As reported by the Hindustan Times, the University of Edinburgh in Scotland and the Technology Development for Indian Languages (TDIL) of the Indian government have hosted the first  Hindi to Punjabi machine translation software, overcoming several of Moses initial limitations.

The web-interface program has not been released to the public yet. It is a long effort developed by a faculty member from the Punjabi University, Mr. Ajit Singh, an assistant professor at the MM Modi College, with help from the University’s Computer Science Department.

The software was developed recently and tested at both organizations. It took several months to develop as the problem was that the translate.cgi expected to have many copies of the daemon.pl running, all listening on different ports. Each one should wrap a different instance of Moses. Therefore, a web-based translation system could not be based on the latest versions of Moses, which are all multi-thread as it had been written before Moses had threads. The program had to be multi-process.
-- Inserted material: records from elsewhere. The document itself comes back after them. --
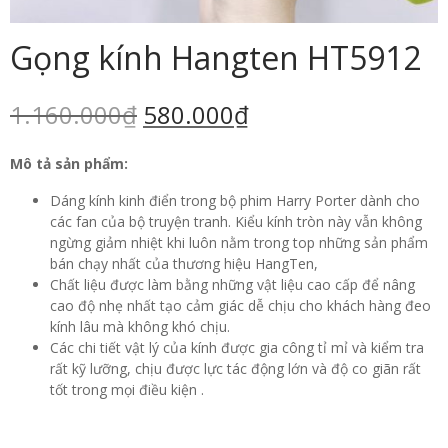
Gọng kính Hangten HT5912
1.160.000
₫
580.000
₫
Mô tả sản phẩm:
Dáng kính kinh điển trong bộ phim Harry Porter dành cho
các fan của bộ truyện tranh. Kiểu kính tròn này vẫn không
ngừng giảm nhiệt khi luôn nằm trong top những sản phẩm
bán chạy nhất của thương hiệu HangTen,
Chất liệu được làm bằng những vật liệu cao cấp để nâng
cao độ nhẹ nhất tạo cảm giác dễ chịu cho khách hàng đeo
kính lâu mà không khó chịu.
Các chi tiết vật lý của kính được gia công tỉ mỉ và kiểm tra
rất kỹ lưỡng, chịu được lực tác động lớn và độ co giãn rất
tốt trong mọi điều kiện .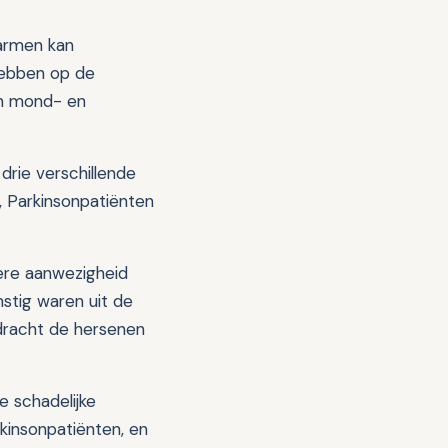
darmen kan
 hebben op de
en mond- en
rie verschillende
 Parkinsonpatiënten
ere aanwezigheid
stig waren uit de
dracht de hersenen
e schadelijke
rkinsonpatiënten, en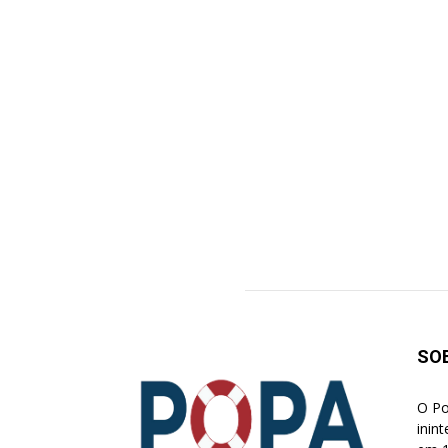
SO
O Po
inin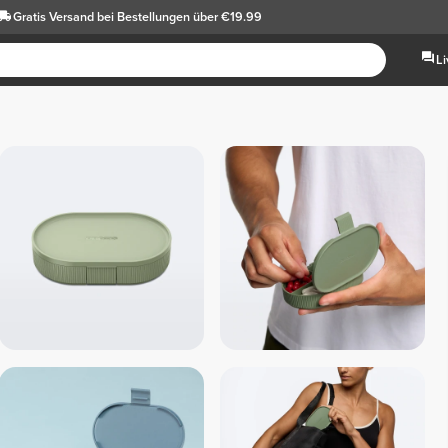
Gratis Versand
bei Bestellungen über €19.99
L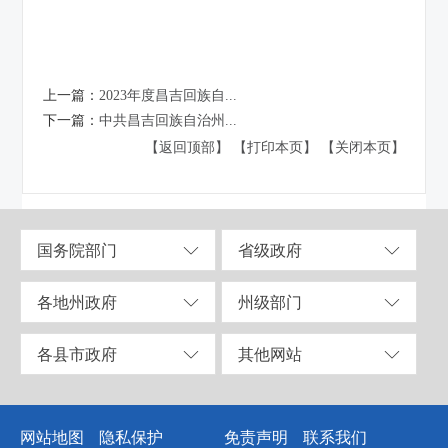
上一篇：
2023年度昌吉回族自...
下一篇：
中共昌吉回族自治州...
【返回顶部】
【打印本页】
【关闭本页】
国务院部门
省级政府
各地州政府
州级部门
各县市政府
其他网站
网站地图
隐私保护
免责声明
联系我们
Initially, Mr Singh installed the moses server and the web server on a single machine on a linux platform. Afterwards, he tested on the local host the system to work.
However, when he installed the system on web server for public use, part of the system worked fine but most of it was not getting the translation of the input text. Instead, the input text was transliterated in the post processing script written in transliterate.pl

Hindi to Punjabi Machine Translation System

Hindi to Punjabi Machine Translation System

Although there is not “from English” or “into English” translation, developers cannot hide their satisfaction. Users of the software are not proficient in English anyway, which makes this development quite unique. Vishal Goyal, assistant professor at the department of Computer Science at the Punjabi University confirmed that “the software has been made available online on the servers of the Edinburgh University and the TDIL.” In 2011, over 33 million people spoke Punjabi in India, whereas around 50% of the population in Pakistan (some 78 million) are native Punjabi speakers. Punjabi is written in two scripts: the Gurumukhī script and Shahmukhī script.
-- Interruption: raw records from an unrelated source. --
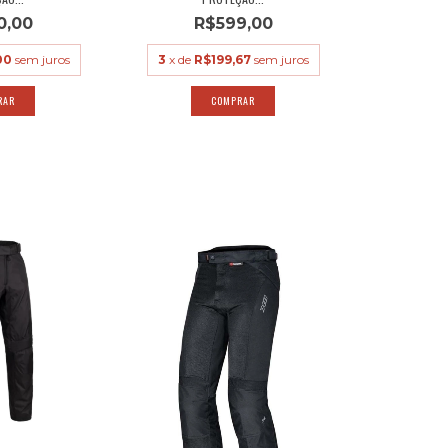
0,00
R$599,00
00
sem juros
3
x de
R$199,67
sem juros
COMPRAR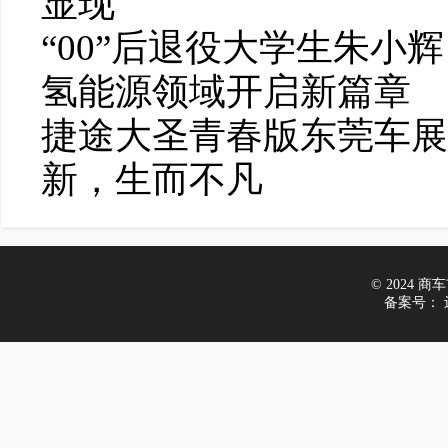
显现
“00”后退役大学生朱小
氢能源领域开启新篇章
捷途大圣青春版东莞车展亮
新，生而不凡
© 2024 商车市
备案号：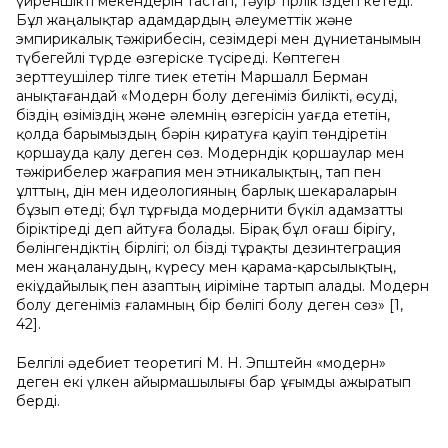
үйреншікті мекендерін тастап, тәуір тірлік іздеп кетеді.
Бұл жаңалықтар адамдардың әлеуметтік және
эмпирикалық тәжірибесін, сезімдері мен дүниетанымын
түбегейлі түрде өзгеріске түсіреді. Көптеген
зерттеушілер тілге тиек ететін Маршалл Берман
анықтағандай «Модерн болу дегеніміз билікті, өсуді,
біздің өзіміздің және әлемнің өзгерісін уағда ететін,
қолда барымыздың бәрін қиратуға қауіп төндіретін
қоршауда қалу деген сөз. Модерндік қоршаулар мен
тәжірибелер жағрапия мен этникалықтың, тап пен
ұлттың, дін мен идеологияның барлық шекараларын
бұзып өтеді; бұл тұрғыда модернити бүкіл адамзатты
біріктіреді деп айтуға болады. Бірақ бұл оғаш бірігу,
бөлінгендіктің бірлігі; ол бізді тұрақты дезинтеграция
мен жаңаланудың, күресу мен қарама-қарсылықтың,
екіұдайылық пен азаптың иіріміне тартып алады. Модерн
болу дегеніміз ғаламның бір бөлігі болу деген сөз» [1,
42].
Белгілі әдебиет теоретигі М. Н. Эпштейн «модерн»
деген екі үлкен айырмашылығы бар ұғымды ажыратып
берді.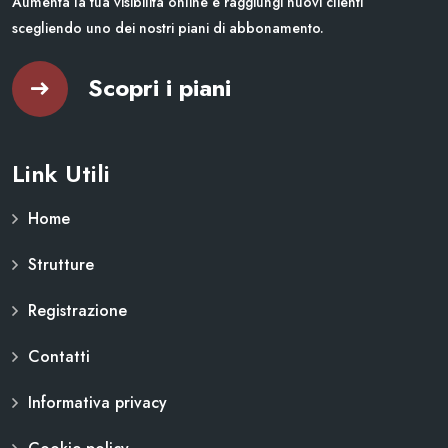
Aumenta la tua visibilità online e raggiungi nuovi clienti
scegliendo uno dei nostri piani di abbonamento.
Scopri i piani
Link Utili
Home
Strutture
Registrazione
Contatti
Informativa privacy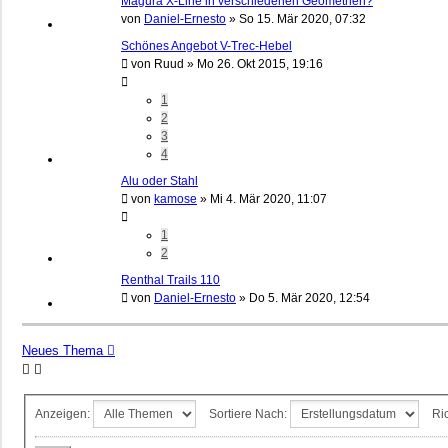
Magura X-Line in verschiedenen Geometrien?
von
Daniel-Ernesto
»
So 15. Mär 2020, 07:32
Schönes Angebot V-Trec-Hebel
von
Ruud
»
Mo 26. Okt 2015, 19:16
1
2
3
4
Alu oder Stahl
von
kamose
»
Mi 4. Mär 2020, 11:07
1
2
Renthal Trails 110
von
Daniel-Ernesto
»
Do 5. Mär 2020, 12:54
Neues Thema
Anzeigen:
Sortiere Nach:
Ri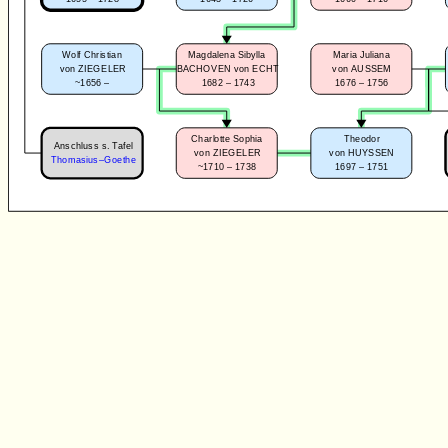
Wolf Christian
Magdalena Sibylla
Maria Juliana
von ZIEGELER
BACHOVEN von ECHT
von AUSSEM
~1656 –
1682 – 1743
1676 – 1756
Charlotte Sophia
Theodor
Anschluss s. Tafel
von ZIEGELER
von HUYSSEN
Thomasius–Goethe
~1710 – 1738
1697 – 1751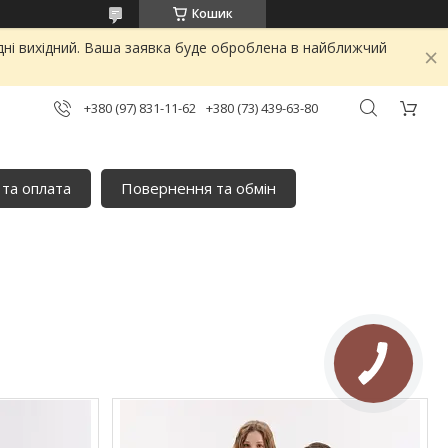
Кошик
дні вихідний. Ваша заявка буде оброблена в найближчий
+380 (97) 831-11-62
+380 (73) 439-63-80
 та оплата
Повернення та обмін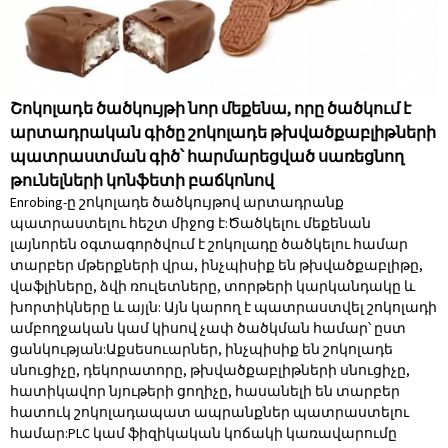
Շոկոլադե ծածկույթի նոր մեքենա, որը ծածկում է
արտադրական գիծը շոկոլադե թխվածքաբլիթների
պատրաստման գիծ՝ հարմարեցված սառեցնող
թունելների կոնֆետի բաճկոնով
Enrobing-ը շոկոլադե ծածկույթով արտադրանք
պատրաստելու հեշտ միջոց է:Ծածկելու մեքենան
լայնորեն օգտագործվում է շոկոլադը ծածկելու համար
տարբեր մթերքների վրա, ինչպիսիք են թխվածքաբլիթը,
վաֆլիները, ձվի ռուլետները, տորթերի կարկանդակը և
խորտիկները և այլն: Այն կարող է պատրաստվել շոկոլադի
ամբողջական կամ կիսով չափ ծածկման համար՝ ըստ
ցանկության:Աքսեսուարներ, ինչպիսիք են շոկոլադե
սնուցիչը, դեկորատորը, թխվածքաբլիթների սնուցիչը,
հատիկավոր նյութերի ցողիչը, հասանելի են տարբեր
հատուկ շոկոլադապատ ապրանքներ պատրաստելու
համար:PLC կամ ֆիզիկական կոճակի կառավարումը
The system provides a Devanagari Typing Pad on the screen, although users can type  from their own system keyboard. In this case, they need to choose Keyboard Mapping for typing. In Pakistan, Punjabi is generally written using the Shahmukhī script, created from a modification of the Persian Nastaʿlīq script. In India, Punjabi is most frequently rendered in Gurumukhī, but it is also written in the Devanagari script or Latin script due to influence from Hindi and English, respectively.
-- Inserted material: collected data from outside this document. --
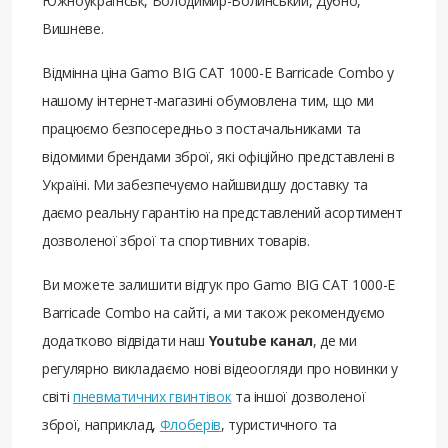
Южноукраїнськ, Володимир-Волинський, Дубно,
Вишневе.
Відмінна ціна Gamo BIG CAT 1000-E Barricade Combo у
нашому інтернет-магазині обумовлена ​​тим, що ми
працюємо безпосередньо з постачальниками та
відомими брендами зброї, які офіційно представлені в
Україні. Ми забезпечуємо найшвидшу доставку та
даємо реальну гарантію на представлений асортимент
дозволеної зброї та спортивних товарів.
Ви можете залишити відгук про Gamo BIG CAT 1000-E
Barricade Combo на сайті, а ми також рекомендуємо
додатково відвідати наш
Youtube канал
, де ми
регулярно викладаємо нові відеоогляди про новинки у
світі
пневматичних гвинтівок
та іншої дозволеної
зброї, наприклад,
Флоберів
, туристичного та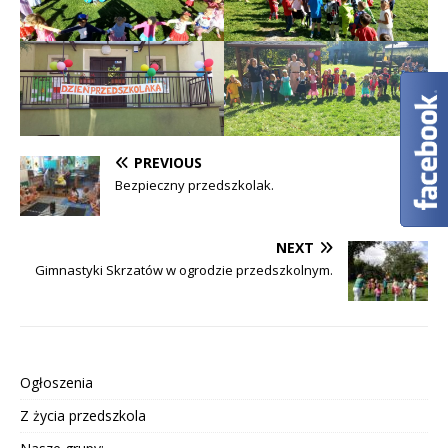
PREVIOUS
Bezpieczny przedszkolak.
NEXT
Gimnastyki Skrzatów w ogrodzie przedszkolnym.
Ogłoszenia
Z życia przedszkola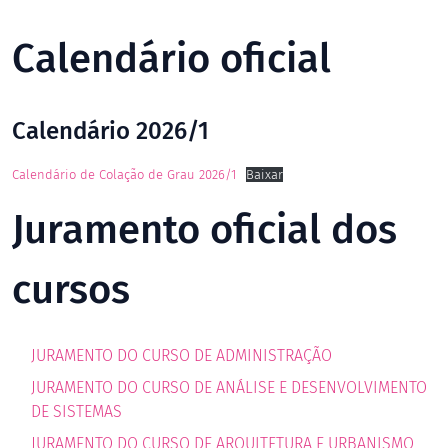
Calendário oficial
Calendário 2026/1
Calendário de Colação de Grau 2026/1
Baixar
Juramento oficial dos
cursos
JURAMENTO DO CURSO DE ADMINISTRAÇÃO
JURAMENTO DO CURSO DE ANÁLISE E DESENVOLVIMENTO
DE SISTEMAS
JURAMENTO DO CURSO DE ARQUITETURA E URBANISMO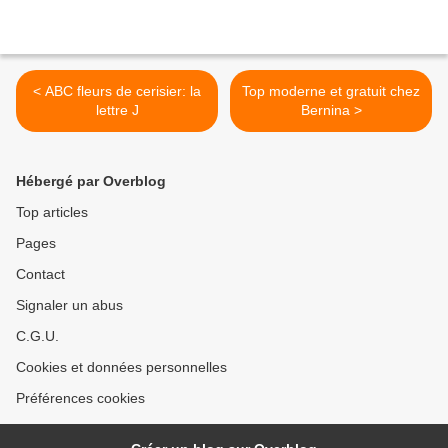
< ABC fleurs de cerisier: la
Top moderne et gratuit chez
lettre J
Bernina >
Hébergé par Overblog
Top articles
Pages
Contact
Signaler un abus
C.G.U.
Cookies et données personnelles
Préférences cookies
When the input code is other than Unicode encoding, the user has to select the font for the input text and the text is automatically converted from non-unicode to unicode text encoding. The software also provides for font conversion and can translate several file formats. The right side of the panel provides a website conversion feature so websites in Hindi can be translated into Punjabi, although at the time of reporting the service was not available.

Hindi font conversion

Hindi font conversion

This Hindi to Punjabi machine translation development is almost 95% accurate according to Prof Vishal Goyal, which is a extremely high rate of accuracy considering the languages are not related: Punjabi is an Indo-Aryan language and Hindi was developed from the vernacular dialect of Delhi, the Khariboli, and the surrounding area in Uttar Pradesh. In the 1600’s, Hindi was known as “Urdu” due to the Persian influences received during the Mughal Empire. Nowadays, Hindi uses the Devaganari script and uses Sanskrit words for etymology whereas Urdu was and is written using the Persian script and uses more Persian words.

Punjabi University vice-chancellor Jaspal Singh congratulated the department and applauded faculty’s efforts in bringing international recognition to the institution.